Producer-Consumer Bounded Buffer Problem
In your group you are going to do the following:
  1. On paper, come up with a PSEUDOCODE solution to synchronize the actions of Producer and Consumer threads that add and remove items to a shared, fixed-capacity buffer:
    • Some number of Producer threads, each in a loop forever:
      1. produce the next item
      2. add it to the shared buffer (to one end of a circular queue)
    • Some number of Consumer threads, each in a loop forever:
      1. remove the next item from the front of the buffer
      2. consume it

    Some questions to consider:

    • are there actions that need to be made atomic (require mutually exclusive access)?
    • are there any scheduling types of synchronization necessary?
    • what synchronization primitives do you need? and how are they used (by whom and when)?
    • is any other state needed to synchronize the actions of threads?

    You may assume:

    • The following shared global buffer state has been declared:
        static char *buff;     // the buffer
        static int  N;         // total buffer capacity
        static int  size;      // current num items in the buffer
        static int  next_in;   // next insertion index in the buffer 
        static int  next_out;  // next remove index in the buffer
        static int  num_items; // number of items each tid should produce or consume
      
    • There exist functions to add and remove items to the buffer as a circular queue (add to one end, remove from the other).
        void add_to_queue(char item);
        char remove_from_queue();
      
      These functions have no synchronization, nor do they check if there is space on an add or something to remove on a remove. They just add or remove to buff in a circular fashion and update other state variables as a result of their actions.

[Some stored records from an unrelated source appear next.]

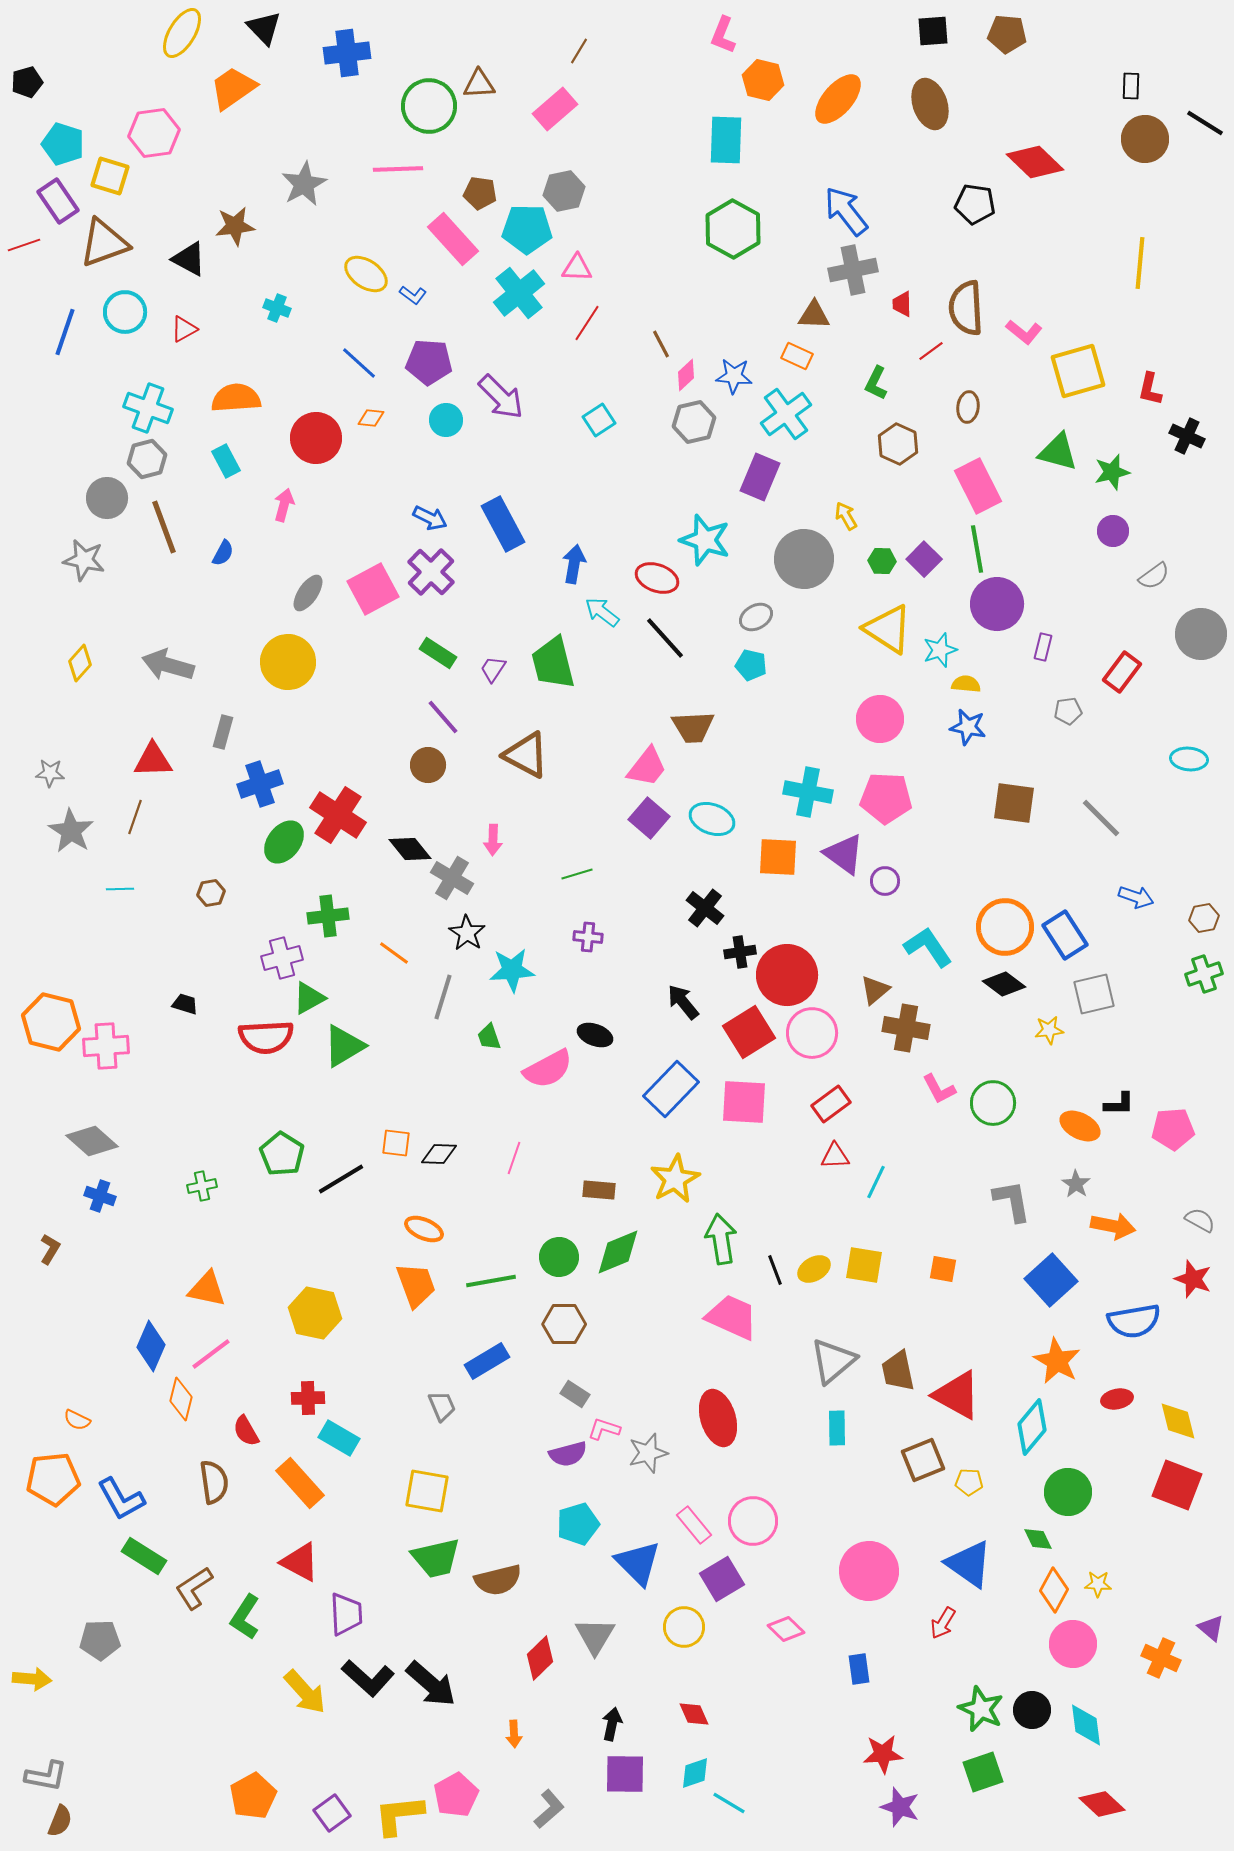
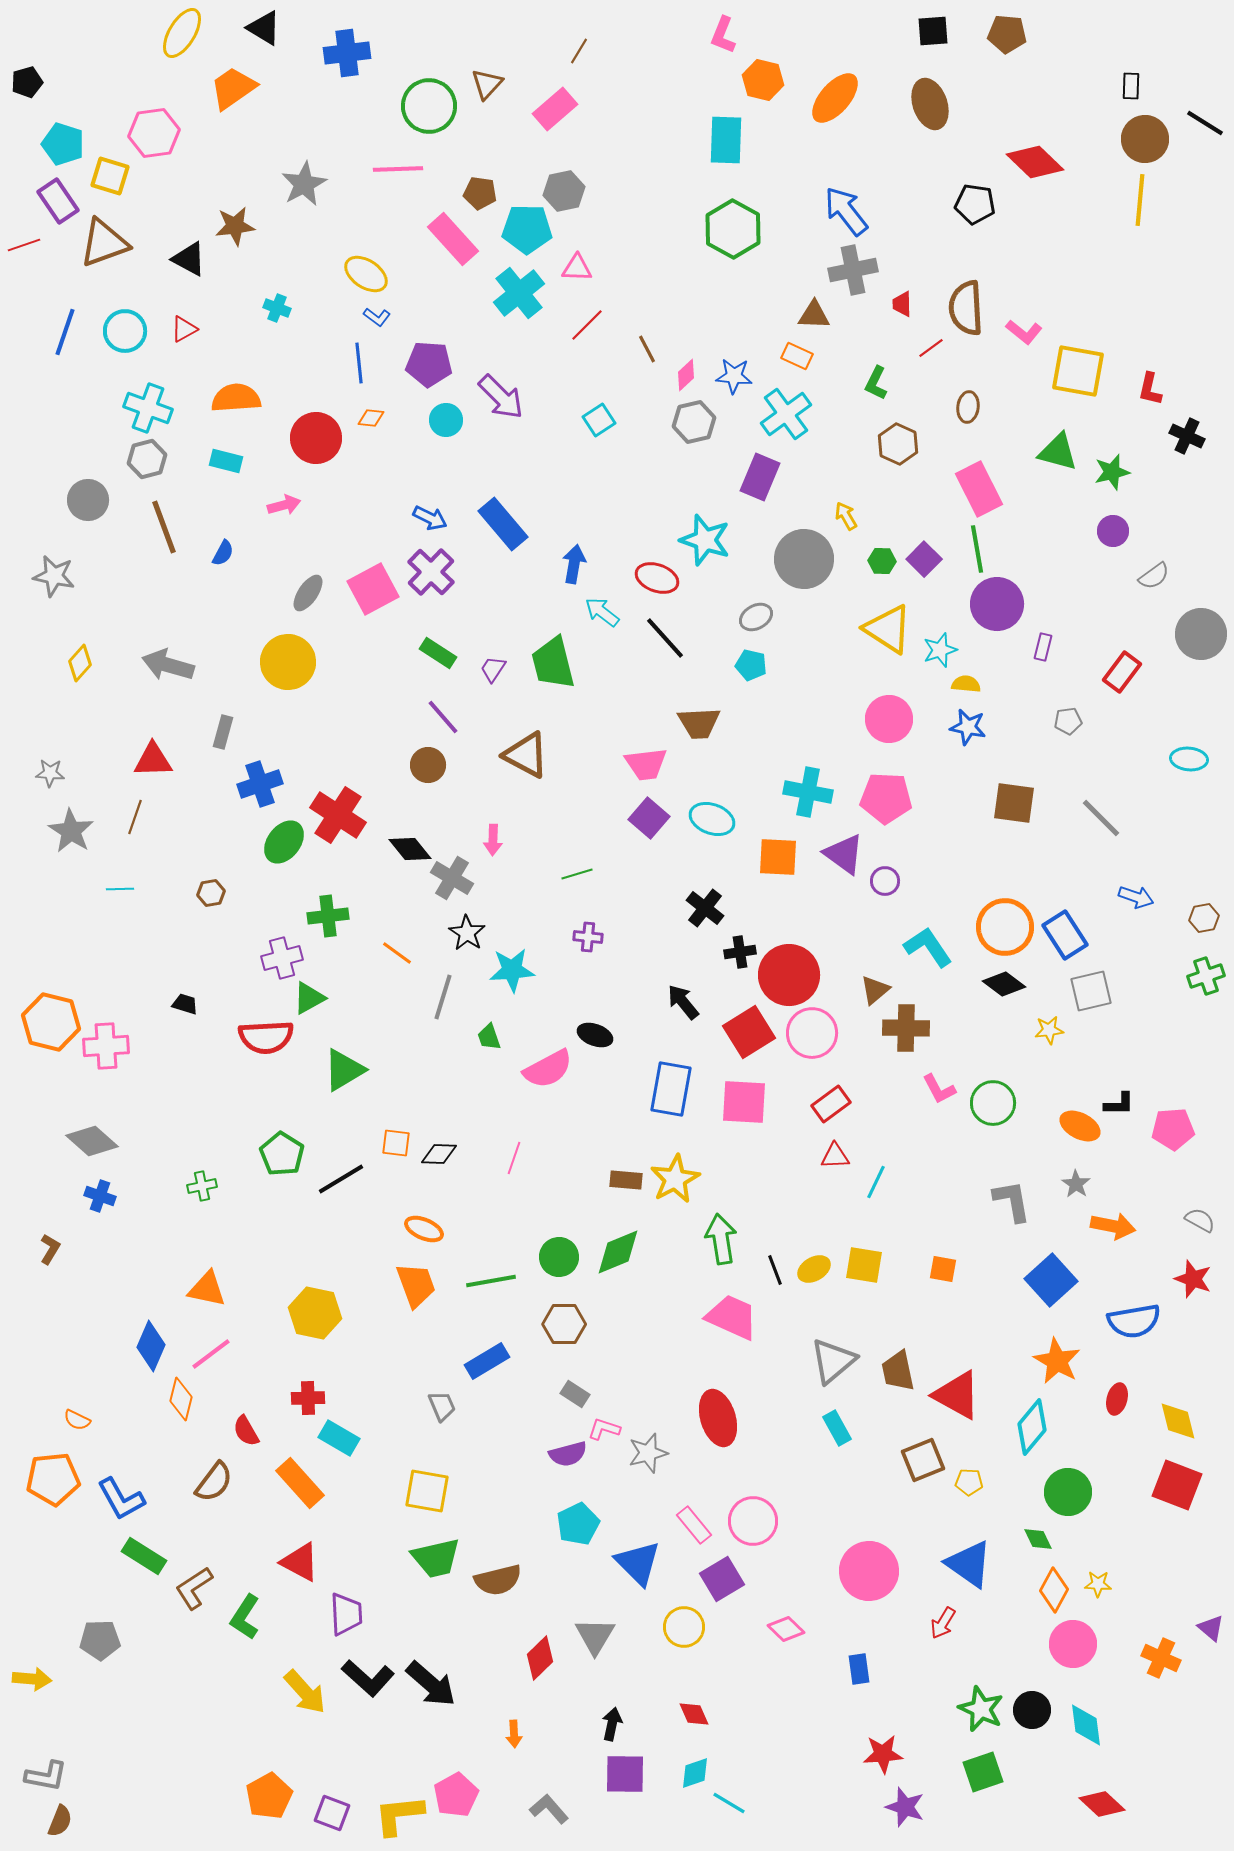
black triangle at (264, 28): rotated 15 degrees counterclockwise
brown triangle at (479, 84): moved 8 px right; rotated 44 degrees counterclockwise
orange ellipse at (838, 99): moved 3 px left, 1 px up
yellow line at (1140, 263): moved 63 px up
blue L-shape at (413, 295): moved 36 px left, 22 px down
cyan circle at (125, 312): moved 19 px down
red line at (587, 323): moved 2 px down; rotated 12 degrees clockwise
brown line at (661, 344): moved 14 px left, 5 px down
red line at (931, 351): moved 3 px up
purple pentagon at (429, 362): moved 2 px down
blue line at (359, 363): rotated 42 degrees clockwise
yellow square at (1078, 371): rotated 26 degrees clockwise
cyan rectangle at (226, 461): rotated 48 degrees counterclockwise
pink rectangle at (978, 486): moved 1 px right, 3 px down
gray circle at (107, 498): moved 19 px left, 2 px down
pink arrow at (284, 505): rotated 60 degrees clockwise
blue rectangle at (503, 524): rotated 12 degrees counterclockwise
gray star at (84, 560): moved 30 px left, 16 px down
gray pentagon at (1068, 711): moved 10 px down
pink circle at (880, 719): moved 9 px right
brown trapezoid at (693, 727): moved 6 px right, 4 px up
pink trapezoid at (647, 767): moved 1 px left, 3 px up; rotated 45 degrees clockwise
orange line at (394, 953): moved 3 px right
green cross at (1204, 974): moved 2 px right, 2 px down
red circle at (787, 975): moved 2 px right
gray square at (1094, 994): moved 3 px left, 3 px up
brown cross at (906, 1028): rotated 9 degrees counterclockwise
green triangle at (344, 1046): moved 24 px down
blue rectangle at (671, 1089): rotated 34 degrees counterclockwise
brown rectangle at (599, 1190): moved 27 px right, 10 px up
red ellipse at (1117, 1399): rotated 64 degrees counterclockwise
cyan rectangle at (837, 1428): rotated 28 degrees counterclockwise
brown semicircle at (214, 1482): rotated 45 degrees clockwise
cyan pentagon at (578, 1524): rotated 9 degrees counterclockwise
orange pentagon at (253, 1796): moved 16 px right
purple star at (900, 1807): moved 5 px right
gray L-shape at (549, 1809): rotated 90 degrees counterclockwise
purple square at (332, 1813): rotated 33 degrees counterclockwise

    • Some pthread functions:
      pthread_mutex_lock(&mutex); 
      pthread_mutex_unlock(&mutex); 
      pthread_cond_wait(&mycond, &mutex); 
      pthread_cond_signal(&mycond); 
      pthread_barrier_init(&mybarrier, NULL, numtids); 
      pthread_barrier_wait(&mybarrier); 
      

  2. When you are happy with your pseudocode algorithm, let me know. If I'm with another group, talk with your neighbors and see how they're doing.